Mr. Evans said that 30 of the state’s 198 districts weren’t able to provide the number of instructional hours required. “Sometimes you’ll have one district [that doesn’t meet the requirement] because there’s a fire at the high school, and it is closed,” he said. “To have 30 districts is just unheard of.”
In addition, Mr. Evans said, Oregon schools have reduced the number of teaching positions statewide from 30,000 to 27,000.
Alabama has also maintained a balanced budget at the expense of core educational programs. “I don’t think it’s ever been this bad,” said Rebecca Leigh White, a public information specialist for the state education department there.
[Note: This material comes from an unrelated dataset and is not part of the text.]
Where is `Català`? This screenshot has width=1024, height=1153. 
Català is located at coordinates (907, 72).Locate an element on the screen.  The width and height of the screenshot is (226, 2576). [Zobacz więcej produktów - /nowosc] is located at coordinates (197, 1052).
For fiscal 2004, she said, which began Oct. 1, Alabama has frozen all textbook purchases, except to buy disposable workbooks for children in the lower grades.
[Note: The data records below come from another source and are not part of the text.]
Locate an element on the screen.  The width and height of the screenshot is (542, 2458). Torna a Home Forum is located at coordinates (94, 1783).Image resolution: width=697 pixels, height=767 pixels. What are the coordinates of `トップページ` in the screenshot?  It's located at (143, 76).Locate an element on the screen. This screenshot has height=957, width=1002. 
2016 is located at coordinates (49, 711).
Ms. White said that the state has been forced to “rob Peter to pay Paul” because of the increasing cost of benefits and health insurance for educators. This past fall, Alabama voters defeated a measure proposed by Gov. Bob Riley, a Republican, that would have changed the state’s tax code to help raise school funds. (“Alabama Voters Reject Gov. Riley’s Tax Plan,” Sept. 17, 2003.)
Some other states have fared much better through the nation’s economic troubles.
In Nevada, for example, the worst that happened to K-12 education was that legislators cut $10 million in funding for education technology in the last biennium, said Douglas C. Thunder, the deputy superintendent for administrative and fiscal services for the state. Now, Nevada reports that sales taxes and gaming fee revenues are $10.3 million above projections. “In another two or three months we’ll have a bigger picture, but so far it’s better than we thought it would be,” Mr. Thunder said.
The NCSL report comes out at as many states are starting to prepare their budgets for fiscal 2005. Mr. Pérez of the state legislatures’ group said it was too early to make projections about which states might experience budget gaps for that next fiscal year.